Leão XIV alerta de uma “tragédia de proporções enormes” e pede frear a escalada no Oriente Médio

Leão XIV alerta de uma “tragédia de proporções enormes” e pede frear a escalada no Oriente Médio

No Angelus deste 1º de março de 2026, o Papa Leão XIV centrou sua intervenção na escalada militar no Oriente Médio e, em particular, no confronto entre Estados Unidos, Israel e Irã. “Sigo com profunda preocupação o que está acontecendo no Oriente Médio e no Irã nestas horas dramáticas”, afirmou perante os fiéis.

O Pontífice alertou sobre “a possibilidade de uma tragédia de proporções enormes” e vinculou o risco de expansão regional a uma dinâmica de ação-reação que, em sua opinião, deve ser freada o mais cedo possível. Nessa linha, formulou um apelo explícito às partes envolvidas para interromper a espiral bélica antes que o conflito atinja um ponto de não retorno.

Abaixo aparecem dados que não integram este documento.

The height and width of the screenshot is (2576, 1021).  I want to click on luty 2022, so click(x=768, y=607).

“Diante da possibilidade de uma tragédia de proporções enormes, faço um fervoroso apelo às partes envolvidas para que assumam a responsabilidade moral de deter a espiral de violência antes que se torne um abismo irreparável.”

Leão XIV insistiu em que o caminho para conter a crise não pode se basear em ameaças nem no emprego da força, mas em um quadro de negociação verificável. “A estabilidade e a paz não se constroem com ameaças recíprocas nem com armas, que semeiam destruição, dor e morte, mas apenas através de um diálogo razoável, autêntico e responsável”, sustentou, exigindo ainda que “a diplomacia recupere seu papel” e que se promova “o bem dos povos que anseiam por uma convivência pacífica fundada na justiça”.

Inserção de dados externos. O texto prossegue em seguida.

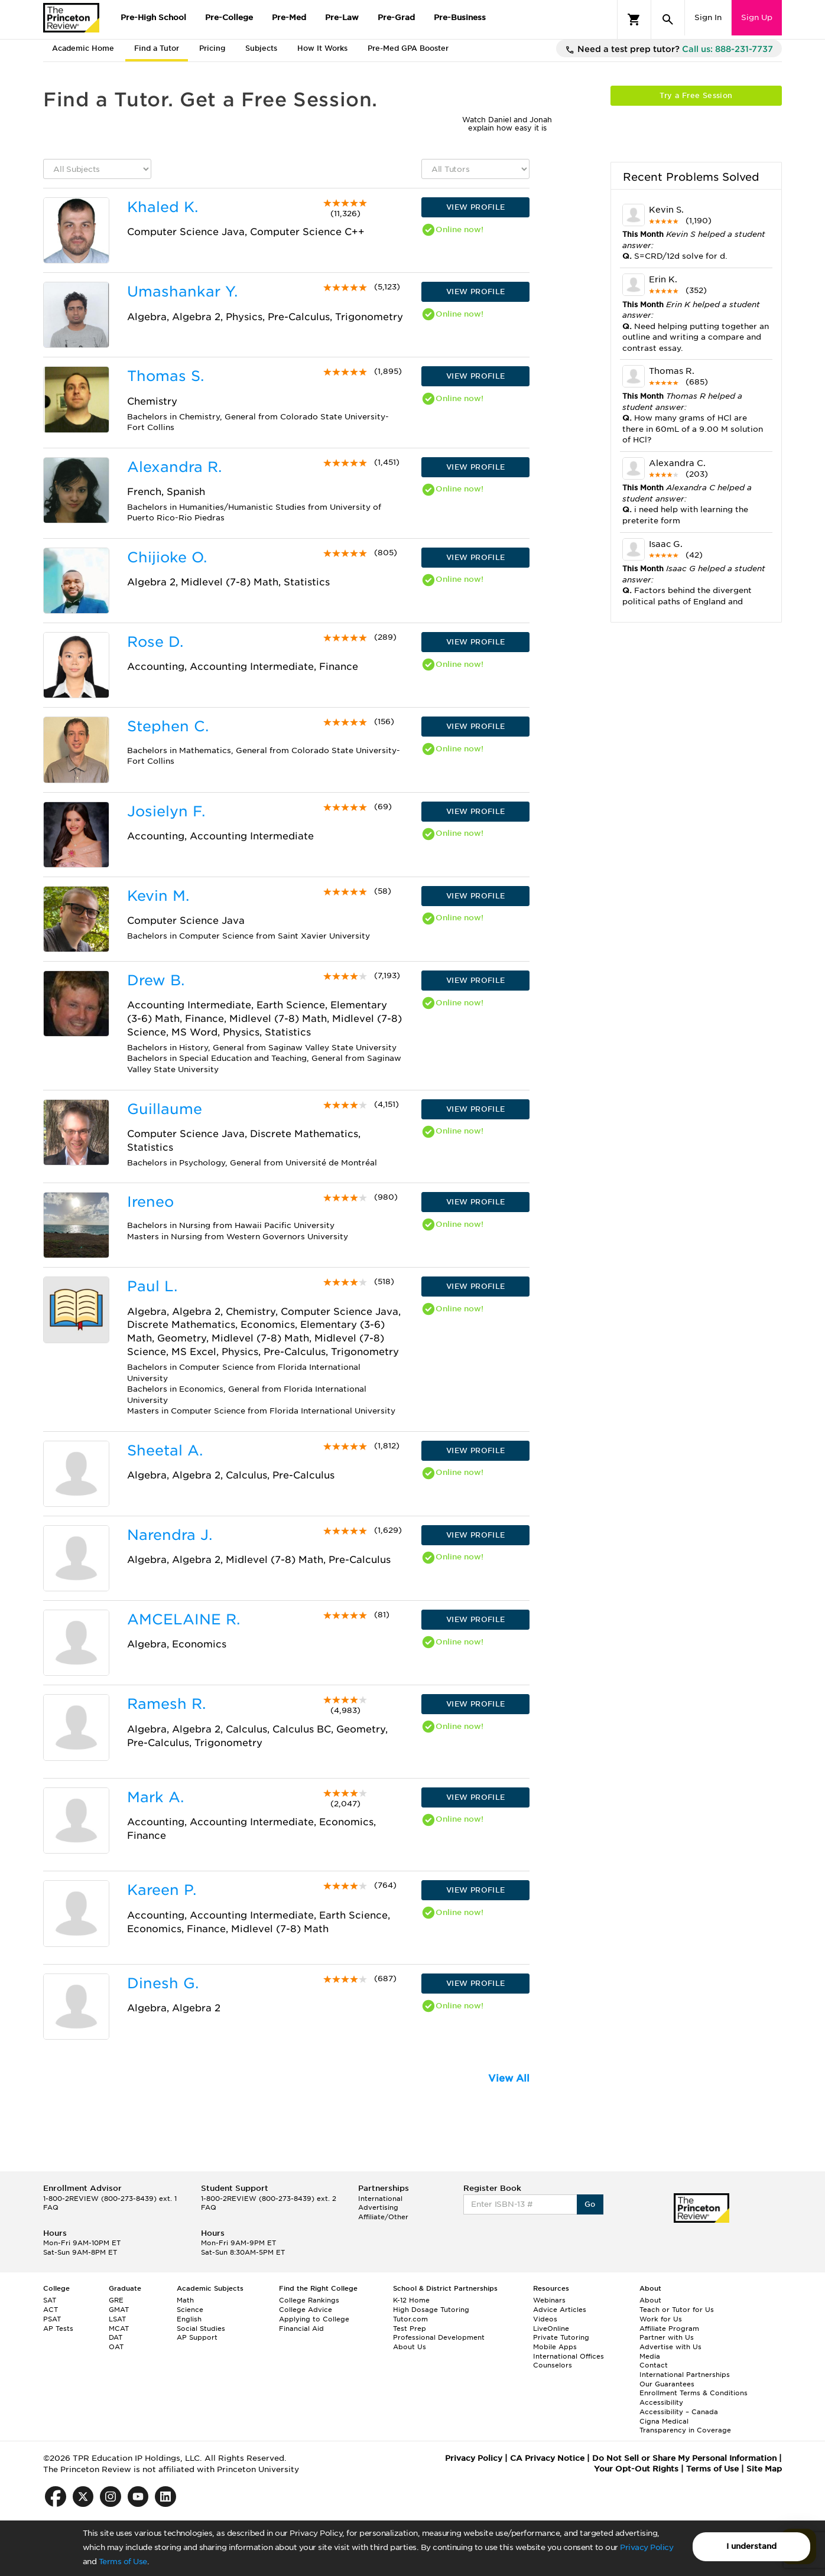 The image size is (825, 2576). What do you see at coordinates (669, 49) in the screenshot?
I see `Need a test prep tutor?` at bounding box center [669, 49].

“A estabilidade e a paz não se constroem com ameaças recíprocas nem com as armas que semeiam destruição, dor e morte, mas apenas através de um diálogo razoável, autêntico e responsável.”

Após sua referência principal ao Oriente Médio e ao Irã, o Papa acrescentou uma menção às “notícias preocupantes de confrontos entre Paquistão e Afeganistão” e elevou sua “súplica por um retorno urgente ao diálogo”, convidando a rezar para que “prevaleça a concórdia em todos os conflitos do mundo” e lembrando que “apenas a paz, dom de Deus, pode curar as feridas entre os povos”.

“Nestes dias chegam além disso notícias preocupantes de confrontos entre Paquistão e Afeganistão e elevo minha súplica por um retorno urgente ao diálogo.”

Neste ponto, cabe uma precisão inevitável: no caso afegão, o apelo ao “diálogo” pode ser percebido como ingênuo se se considerar a natureza do atual governo talibã, cuja disposição real para compromissos verificáveis é absurda. A abordagem, em todo caso, mantém a lógica neutra e de perfil geopolítico baixo da Santa Sé perante os conflitos nos últimos anos: insistir na desescalada e preservar uma linguagem capaz de sustentar canais abertos com todas as partes.

O Papa concluiu sua alocução expressando proximidade às populações de Minas Gerais (Brasil) afetadas por inundações recentes, assegurando sua oração pelas vítimas, pelas famílias prejudicadas e por aqueles que participam das tarefas de socorro.